▶ [EXERCISE REQUIREMENTS]:
Show all lines from the listing below that contain "lenyűgöző".

▶ [TASK DATA]:
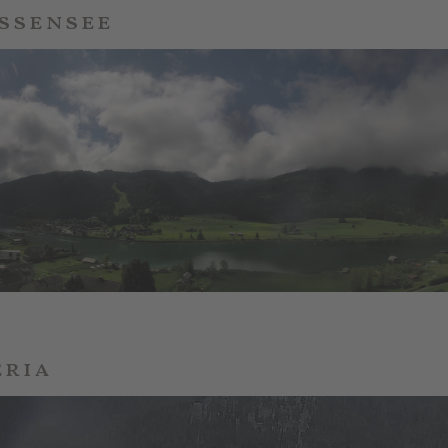
ssensee
eria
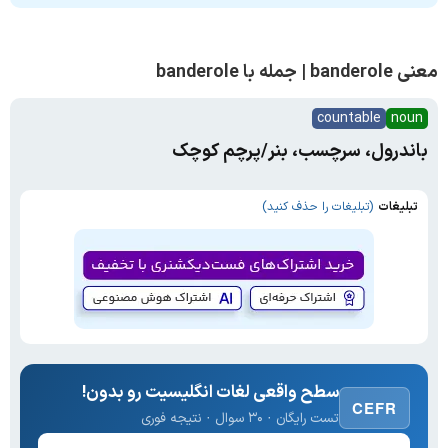
معنی banderole | جمله با banderole
countable
noun
باندرول، سرچسب، بنر/پرچم کوچک
تبلیغات
(تبلیغات را حذف کنید)
سطح واقعی لغات انگلیسیت رو بدون!
CEFR
تست رایگان · ۳۰ سوال · نتیجه فوری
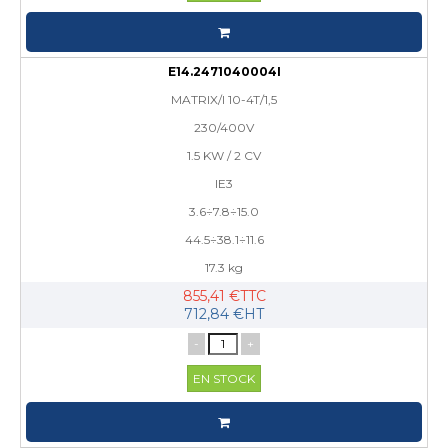
E14.2471040004I
MATRIX/I 10-4T/1,5
230/400V
1.5 KW / 2 CV
IE3
3.6÷7.8÷15.0
44.5÷38.1÷11.6
17.3 kg
855,41 €TTC
712,84 €HT
-
+
EN STOCK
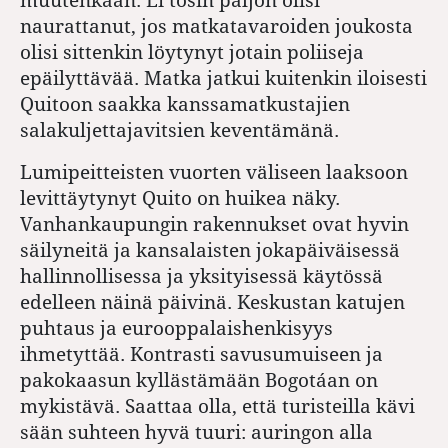
naurattanut, jos matkatavaroiden joukosta
olisi sittenkin löytynyt jotain poliiseja
epäilyttävää. Matka jatkui kuitenkin iloisesti
Quitoon saakka kanssamatkustajien
salakuljettajavitsien keventämänä.
Lumipeitteisten vuorten väliseen laaksoon
levittäytynyt Quito on huikea näky.
Vanhankaupungin rakennukset ovat hyvin
säilyneitä ja kansalaisten jokapäiväisessä
hallinnollisessa ja yksityisessä käytössä
edelleen näinä päivinä. Keskustan katujen
puhtaus ja eurooppalaishenkisyys
ihmetyttää. Kontrasti savusumuiseen ja
pakokaasun kyllästämään Bogotáan on
mykistävä. Saattaa olla, että turisteilla kävi
sään suhteen hyvä tuuri: auringon alla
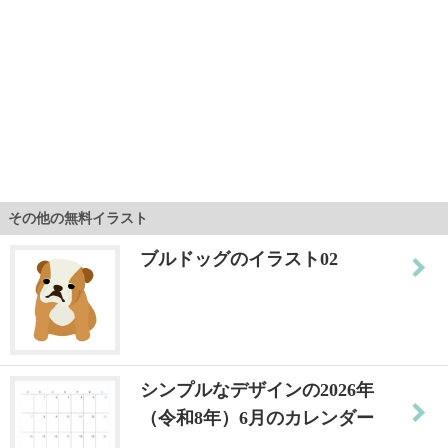
その他の無料イラスト
ブルドッグのイラスト02
シンプルなデザインの2026年
（令和8年）6月のカレンダー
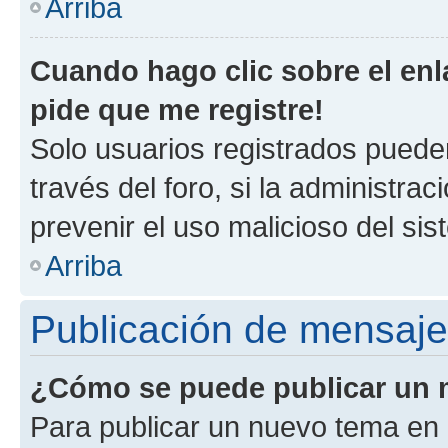
Arriba
Cuando hago clic sobre el enl
pide que me registre!
Solo usuarios registrados pueden
través del foro, si la administrac
prevenir el uso malicioso del si
Arriba
Publicación de mensaj
¿Cómo se puede publicar un m
Para publicar un nuevo tema en 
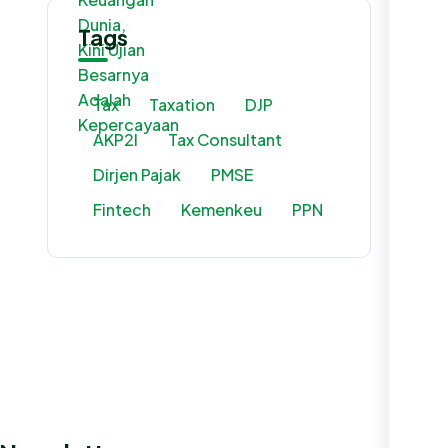
Tags
Tax
Taxation
DJP
AKP2I
Tax Consultant
Dirjen Pajak
PMSE
Fintech
Kemenkeu
PPN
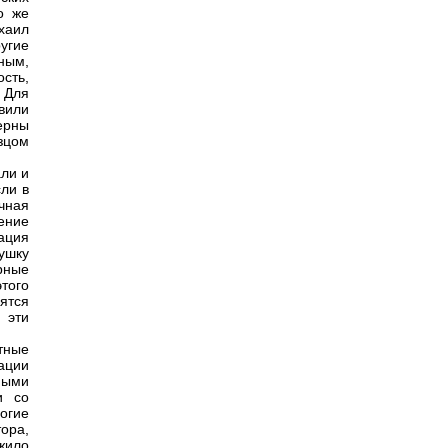
о же
хаил
угие
ным,
сть,
 Для
вили
ерны
зцом
ли и
сли в
чная
ение
ация
ушку
рные
того
ятся
 эти
тные
ации
ными
и со
огие
ора,
жило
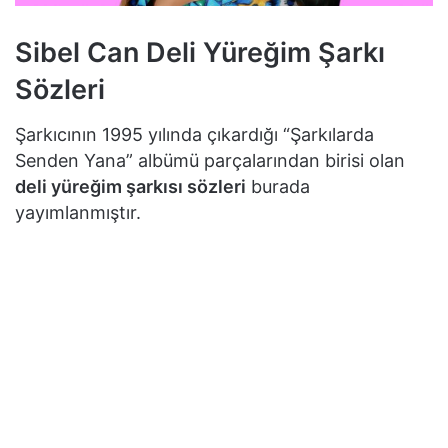
Sibel Can Deli Yüreğim Şarkı
Sözleri
Şarkıcının 1995 yılında çıkardığı “Şarkılarda
Senden Yana” albümü parçalarından birisi olan
deli yüreğim şarkısı sözleri
burada
yayımlanmıştır.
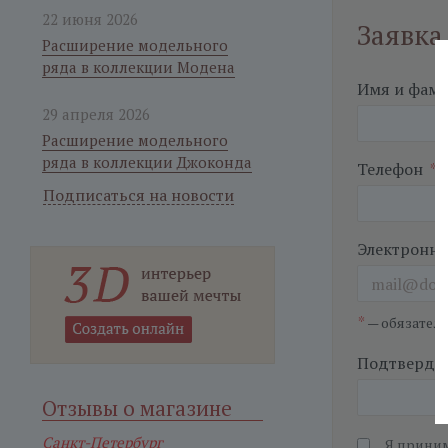
22 июня 2026
Заявка
Расширение модельного
ряда в коллекции Модена
Имя и фам
29 апреля 2026
Расширение модельного
ряда в коллекции Джоконда
Телефон
*
Подписаться на новости
Электронна
*
— обязател
Подтвердит
Отзывы о магазине
Санкт-Петербург
Я прини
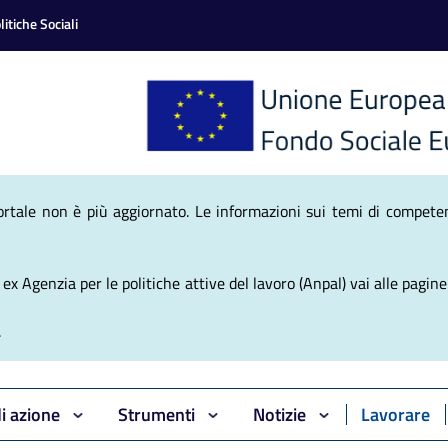
itiche Sociali
nale Politiche Atti
ortale non è più aggiornato. Le informazioni sui temi di competen
x Agenzia per le politiche attive del lavoro (Anpal) vai alle pagine 
.
di azione
Strumenti
Notizie
Lavorare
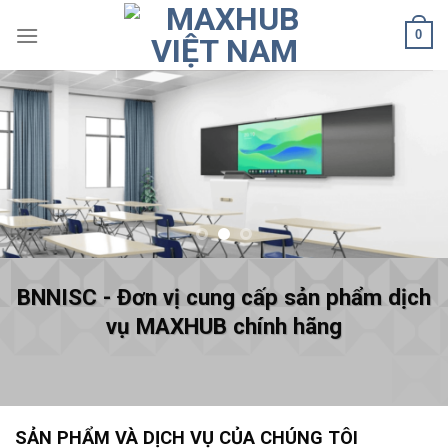
Skip
0
to
content
BNNISC - Đơn vị cung cấp sản phẩm dịch
vụ MAXHUB chính hãng
SẢN PHẨM VÀ DỊCH VỤ CỦA CHÚNG TÔI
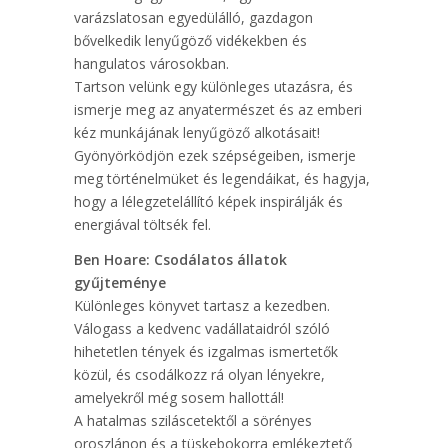
varázslatosan egyedülálló, gazdagon
bővelkedik lenyűgöző vidékekben és
hangulatos városokban.
Tartson velünk egy különleges utazásra, és
ismerje meg az anyatermészet és az emberi
kéz munkájának lenyűgöző alkotásait!
Gyönyörködjön ezek szépségeiben, ismerje
meg történelmüket és legendáikat, és hagyja,
hogy a lélegzetelállító képek inspirálják és
energiával töltsék fel.
Ben Hoare: Csodálatos ​állatok
gyűjteménye
Különleges könyvet tartasz a kezedben.
Válogass a kedvenc vadállataidról szóló
hihetetlen tények és izgalmas ismertetők
közül, és csodálkozz rá olyan lényekre,
amelyekről még sosem hallottál!
A hatalmas sziláscetektől a sörényes
oroszlánon és a tüskebokorra emlékeztető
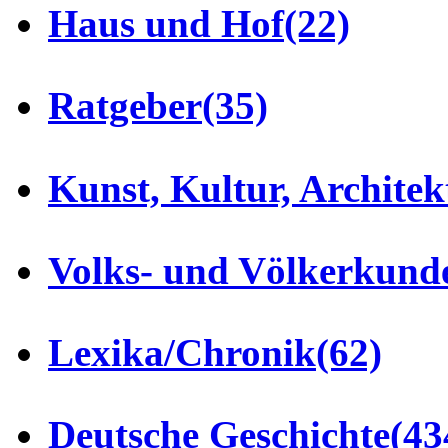
Haus und Hof
(22)
Ratgeber
(35)
Kunst, Kultur, Architek
Volks- und Völkerkund
Lexika/Chronik
(62)
Deutsche Geschichte
(43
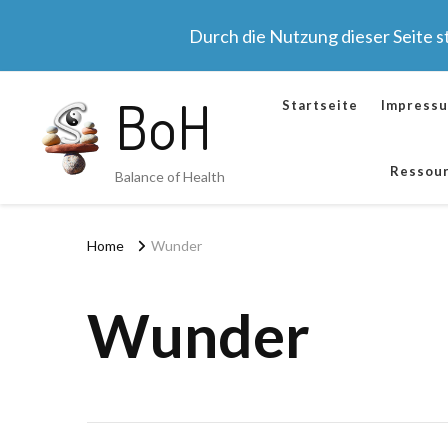
Durch die Nutzung dieser Seite 
BoH
Startseite
Impress
Ressou
Balance of Health
Home
Wunder
Wunder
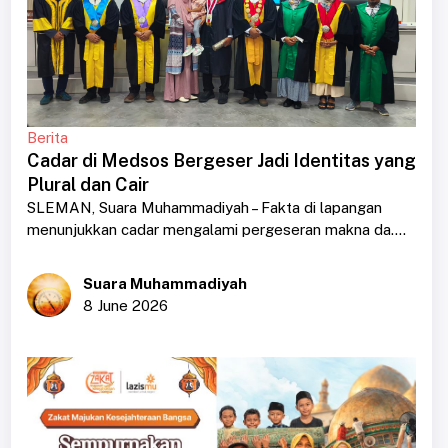
Berita
Cadar di Medsos Bergeser Jadi Identitas yang
Plural dan Cair
SLEMAN, Suara Muhammadiyah – Fakta di lapangan
menunjukkan cadar mengalami pergeseran makna da....
Suara Muhammadiyah
8 June 2026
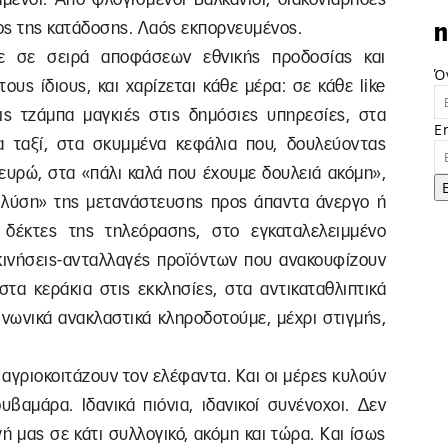
ος της κατάδοσης. Λαός εκπορνευμένος.
n
με σε σειρά αποφάσεων εθνικής προδοσίας και
Ό
ους ίδιους, και χαρίζεται κάθε μέρα: σε κάθε like
τις τζάμπα μαγκιές στις δημόσιες υπηρεσίες, στα
E
 ταξί, στα σκυμμένα κεφάλια που, δουλεύοντας
ευρώ, στα «πάλι καλά που έχουμε δουλειά ακόμη»,
 λύση» της μετανάστευσης προς άπαντα άνεργο ή
 δέκτες της τηλεόρασης, στο εγκαταλελειμμένο
κινήσεις-ανταλλαγές προϊόντων που ανακουφίζουν
στα κεράκια στις εκκλησίες, στα αντικαταθλιπτικά
ινωνικά ανακλαστικά κληροδοτούμε, μέχρι στιγμής,
αγριοκοιτάζουν τον ελέφαντα. Και οι μέρες κυλούν
υβαμάρα. Ιδανικά πιόνια, ιδανικοί συνένοχοι. Δεν
 μας σε κάτι συλλογικό, ακόμη και τώρα. Και ίσως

▶ [EXPECTED ANSWER]:
bővelkedik lenyűgöző vidékekben és
kéz munkájának lenyűgöző alkotásait!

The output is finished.